> **Exercise prompt**:
From the entries that follow, copy each line containing the word "Requisito".

Data items:
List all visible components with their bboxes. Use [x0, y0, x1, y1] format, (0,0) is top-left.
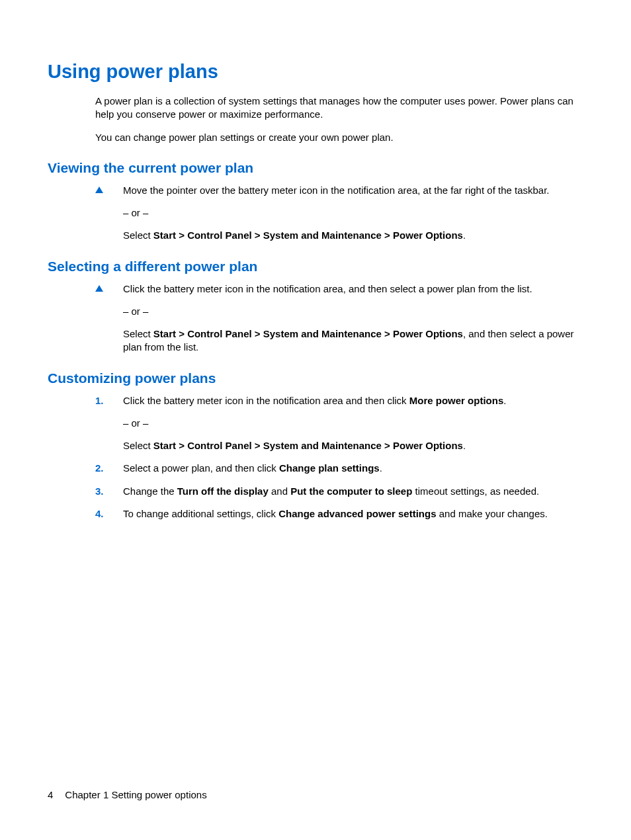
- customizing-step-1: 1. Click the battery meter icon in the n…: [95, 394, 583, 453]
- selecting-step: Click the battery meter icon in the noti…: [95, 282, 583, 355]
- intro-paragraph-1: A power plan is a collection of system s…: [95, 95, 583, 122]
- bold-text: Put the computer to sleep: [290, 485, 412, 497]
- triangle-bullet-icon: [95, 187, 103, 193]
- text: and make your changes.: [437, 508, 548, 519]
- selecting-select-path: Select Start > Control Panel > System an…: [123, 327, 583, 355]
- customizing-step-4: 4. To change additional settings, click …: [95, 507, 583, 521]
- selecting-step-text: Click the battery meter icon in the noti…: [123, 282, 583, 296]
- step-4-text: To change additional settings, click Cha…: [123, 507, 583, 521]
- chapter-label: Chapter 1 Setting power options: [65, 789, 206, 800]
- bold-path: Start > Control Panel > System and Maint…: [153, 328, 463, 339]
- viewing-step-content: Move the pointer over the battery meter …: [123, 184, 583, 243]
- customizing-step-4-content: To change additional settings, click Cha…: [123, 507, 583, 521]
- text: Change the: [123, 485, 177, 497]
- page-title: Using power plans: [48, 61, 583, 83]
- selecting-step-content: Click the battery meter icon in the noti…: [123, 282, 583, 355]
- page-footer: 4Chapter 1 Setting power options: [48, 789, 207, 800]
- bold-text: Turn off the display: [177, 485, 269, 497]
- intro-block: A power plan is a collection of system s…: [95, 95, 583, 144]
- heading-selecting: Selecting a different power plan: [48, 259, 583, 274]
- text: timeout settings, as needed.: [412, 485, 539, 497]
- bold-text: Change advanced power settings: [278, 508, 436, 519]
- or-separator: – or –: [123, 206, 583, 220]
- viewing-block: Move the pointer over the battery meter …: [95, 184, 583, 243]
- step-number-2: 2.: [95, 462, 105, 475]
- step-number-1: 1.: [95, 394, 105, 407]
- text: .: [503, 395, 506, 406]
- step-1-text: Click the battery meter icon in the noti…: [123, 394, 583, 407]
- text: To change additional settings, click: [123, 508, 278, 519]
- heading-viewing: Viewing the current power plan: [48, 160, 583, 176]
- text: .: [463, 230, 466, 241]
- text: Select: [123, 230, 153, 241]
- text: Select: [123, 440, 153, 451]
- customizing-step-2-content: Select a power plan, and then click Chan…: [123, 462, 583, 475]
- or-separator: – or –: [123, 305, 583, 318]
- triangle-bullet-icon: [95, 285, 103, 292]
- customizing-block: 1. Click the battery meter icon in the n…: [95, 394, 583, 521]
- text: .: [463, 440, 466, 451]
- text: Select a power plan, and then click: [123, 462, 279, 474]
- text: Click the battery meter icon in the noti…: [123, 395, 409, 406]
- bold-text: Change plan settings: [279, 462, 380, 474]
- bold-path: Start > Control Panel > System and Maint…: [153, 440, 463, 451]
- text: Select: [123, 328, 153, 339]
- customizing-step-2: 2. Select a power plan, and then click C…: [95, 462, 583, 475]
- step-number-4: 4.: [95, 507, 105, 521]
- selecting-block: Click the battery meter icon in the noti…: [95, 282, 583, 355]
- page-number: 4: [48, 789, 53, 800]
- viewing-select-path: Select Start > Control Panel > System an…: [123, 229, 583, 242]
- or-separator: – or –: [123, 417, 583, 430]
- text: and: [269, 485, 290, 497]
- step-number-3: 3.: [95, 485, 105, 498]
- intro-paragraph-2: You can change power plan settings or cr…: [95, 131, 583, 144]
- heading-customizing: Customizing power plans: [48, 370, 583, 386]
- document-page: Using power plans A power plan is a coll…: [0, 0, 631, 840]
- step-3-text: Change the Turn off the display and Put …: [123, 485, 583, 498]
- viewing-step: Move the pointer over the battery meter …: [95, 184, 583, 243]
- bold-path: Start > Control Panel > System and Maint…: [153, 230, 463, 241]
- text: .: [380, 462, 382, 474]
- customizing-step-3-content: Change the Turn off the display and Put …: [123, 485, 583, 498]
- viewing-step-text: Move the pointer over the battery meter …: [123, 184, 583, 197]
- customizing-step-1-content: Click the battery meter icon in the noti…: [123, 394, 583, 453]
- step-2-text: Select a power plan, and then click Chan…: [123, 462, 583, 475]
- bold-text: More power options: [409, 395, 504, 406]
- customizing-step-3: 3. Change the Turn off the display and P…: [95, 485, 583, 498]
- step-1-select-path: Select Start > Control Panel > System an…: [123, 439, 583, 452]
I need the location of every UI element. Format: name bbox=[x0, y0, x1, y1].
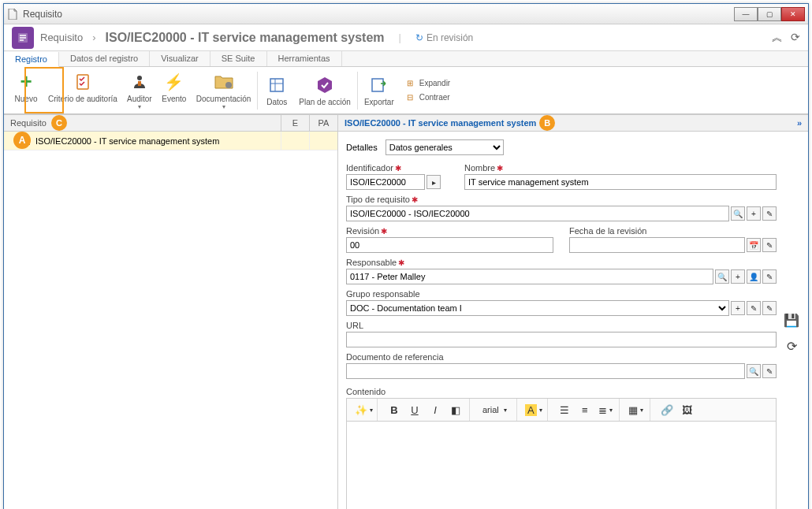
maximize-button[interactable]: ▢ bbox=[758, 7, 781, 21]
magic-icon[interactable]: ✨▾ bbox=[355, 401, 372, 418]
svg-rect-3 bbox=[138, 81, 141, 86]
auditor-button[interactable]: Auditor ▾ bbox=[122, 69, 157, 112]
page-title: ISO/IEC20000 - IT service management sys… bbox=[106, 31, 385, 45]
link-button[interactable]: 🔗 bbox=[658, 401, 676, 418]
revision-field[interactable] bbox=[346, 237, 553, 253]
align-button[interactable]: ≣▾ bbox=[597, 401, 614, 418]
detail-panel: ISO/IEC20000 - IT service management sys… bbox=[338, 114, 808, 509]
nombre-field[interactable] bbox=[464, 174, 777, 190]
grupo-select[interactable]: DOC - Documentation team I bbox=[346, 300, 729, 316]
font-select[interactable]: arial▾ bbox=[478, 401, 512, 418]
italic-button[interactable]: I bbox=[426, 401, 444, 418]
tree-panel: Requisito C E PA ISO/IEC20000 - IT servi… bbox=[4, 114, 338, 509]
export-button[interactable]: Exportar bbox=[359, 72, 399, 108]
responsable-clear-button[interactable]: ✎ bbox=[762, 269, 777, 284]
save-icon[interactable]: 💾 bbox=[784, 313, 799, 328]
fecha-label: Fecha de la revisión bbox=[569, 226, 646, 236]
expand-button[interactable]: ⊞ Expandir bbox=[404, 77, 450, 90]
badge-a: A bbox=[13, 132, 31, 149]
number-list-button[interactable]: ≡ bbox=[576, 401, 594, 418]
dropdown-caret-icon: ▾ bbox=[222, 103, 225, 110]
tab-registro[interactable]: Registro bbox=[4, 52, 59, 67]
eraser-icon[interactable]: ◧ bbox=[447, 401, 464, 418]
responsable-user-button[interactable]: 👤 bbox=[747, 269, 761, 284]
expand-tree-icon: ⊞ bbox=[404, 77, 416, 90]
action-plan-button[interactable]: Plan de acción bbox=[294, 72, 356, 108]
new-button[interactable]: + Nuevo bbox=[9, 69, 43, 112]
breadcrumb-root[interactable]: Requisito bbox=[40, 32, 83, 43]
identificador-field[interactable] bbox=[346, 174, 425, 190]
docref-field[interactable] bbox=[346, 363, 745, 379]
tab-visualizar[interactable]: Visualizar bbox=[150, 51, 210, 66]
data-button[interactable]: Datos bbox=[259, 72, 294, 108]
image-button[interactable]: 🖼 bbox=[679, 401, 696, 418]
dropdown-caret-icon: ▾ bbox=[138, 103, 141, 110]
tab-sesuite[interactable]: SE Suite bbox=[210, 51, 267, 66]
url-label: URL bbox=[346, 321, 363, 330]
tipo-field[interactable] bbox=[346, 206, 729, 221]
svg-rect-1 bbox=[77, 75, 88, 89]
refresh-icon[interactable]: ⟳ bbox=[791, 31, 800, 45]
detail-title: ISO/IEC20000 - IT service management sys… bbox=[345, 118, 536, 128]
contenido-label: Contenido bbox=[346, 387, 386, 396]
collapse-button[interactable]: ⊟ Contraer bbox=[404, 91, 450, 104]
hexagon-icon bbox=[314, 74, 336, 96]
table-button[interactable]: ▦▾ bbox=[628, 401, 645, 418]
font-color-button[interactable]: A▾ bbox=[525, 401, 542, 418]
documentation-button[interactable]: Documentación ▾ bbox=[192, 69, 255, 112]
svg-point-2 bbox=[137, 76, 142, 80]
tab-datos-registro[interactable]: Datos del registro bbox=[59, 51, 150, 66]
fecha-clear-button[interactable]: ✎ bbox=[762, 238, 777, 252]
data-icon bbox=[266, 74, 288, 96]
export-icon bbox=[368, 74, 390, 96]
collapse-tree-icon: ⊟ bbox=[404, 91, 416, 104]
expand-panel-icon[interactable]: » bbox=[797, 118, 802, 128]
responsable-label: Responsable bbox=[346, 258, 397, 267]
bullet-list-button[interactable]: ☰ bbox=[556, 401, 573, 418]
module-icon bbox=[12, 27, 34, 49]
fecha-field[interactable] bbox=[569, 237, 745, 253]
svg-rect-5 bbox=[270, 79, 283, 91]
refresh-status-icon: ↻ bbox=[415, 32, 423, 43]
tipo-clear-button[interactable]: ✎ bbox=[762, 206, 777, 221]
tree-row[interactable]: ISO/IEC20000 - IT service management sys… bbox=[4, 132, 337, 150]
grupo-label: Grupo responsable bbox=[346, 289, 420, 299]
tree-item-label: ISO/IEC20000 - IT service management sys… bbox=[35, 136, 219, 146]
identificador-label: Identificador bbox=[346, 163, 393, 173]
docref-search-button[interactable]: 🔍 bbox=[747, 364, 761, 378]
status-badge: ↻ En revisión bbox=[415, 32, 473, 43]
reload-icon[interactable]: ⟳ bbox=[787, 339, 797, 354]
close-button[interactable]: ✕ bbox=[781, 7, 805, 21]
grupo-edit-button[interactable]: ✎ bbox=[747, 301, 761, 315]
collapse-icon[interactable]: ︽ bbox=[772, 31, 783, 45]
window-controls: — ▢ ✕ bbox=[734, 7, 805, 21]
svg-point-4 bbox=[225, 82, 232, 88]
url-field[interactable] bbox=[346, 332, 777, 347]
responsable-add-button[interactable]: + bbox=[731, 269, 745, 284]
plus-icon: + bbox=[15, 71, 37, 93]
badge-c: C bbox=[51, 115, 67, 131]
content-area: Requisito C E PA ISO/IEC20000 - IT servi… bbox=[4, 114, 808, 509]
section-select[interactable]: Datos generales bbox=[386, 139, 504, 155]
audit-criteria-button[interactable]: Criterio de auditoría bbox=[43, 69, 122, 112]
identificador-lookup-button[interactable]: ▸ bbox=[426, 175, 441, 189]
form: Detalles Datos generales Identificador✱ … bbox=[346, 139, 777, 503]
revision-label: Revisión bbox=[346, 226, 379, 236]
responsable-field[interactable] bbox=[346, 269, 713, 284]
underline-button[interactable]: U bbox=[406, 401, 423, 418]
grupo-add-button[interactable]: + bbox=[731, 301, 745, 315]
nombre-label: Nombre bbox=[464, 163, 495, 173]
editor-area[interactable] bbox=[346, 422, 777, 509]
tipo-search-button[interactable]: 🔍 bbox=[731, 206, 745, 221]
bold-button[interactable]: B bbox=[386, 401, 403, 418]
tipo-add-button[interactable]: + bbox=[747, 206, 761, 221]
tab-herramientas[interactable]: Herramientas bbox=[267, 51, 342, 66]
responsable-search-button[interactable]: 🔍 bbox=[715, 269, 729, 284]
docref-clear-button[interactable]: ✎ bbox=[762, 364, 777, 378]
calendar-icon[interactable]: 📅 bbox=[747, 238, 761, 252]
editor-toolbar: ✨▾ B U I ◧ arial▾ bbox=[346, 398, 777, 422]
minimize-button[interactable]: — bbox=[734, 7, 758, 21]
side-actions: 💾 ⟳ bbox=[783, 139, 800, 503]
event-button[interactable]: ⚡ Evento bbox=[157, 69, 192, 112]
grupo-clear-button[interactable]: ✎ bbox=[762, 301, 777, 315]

> **Solution to the exercise**:
tree-panel: Requisito C E PA ISO/IEC20000 - IT servi… bbox=[4, 114, 338, 509]
breadcrumb-root[interactable]: Requisito bbox=[40, 32, 83, 43]
content-area: Requisito C E PA ISO/IEC20000 - IT servi… bbox=[4, 114, 808, 509]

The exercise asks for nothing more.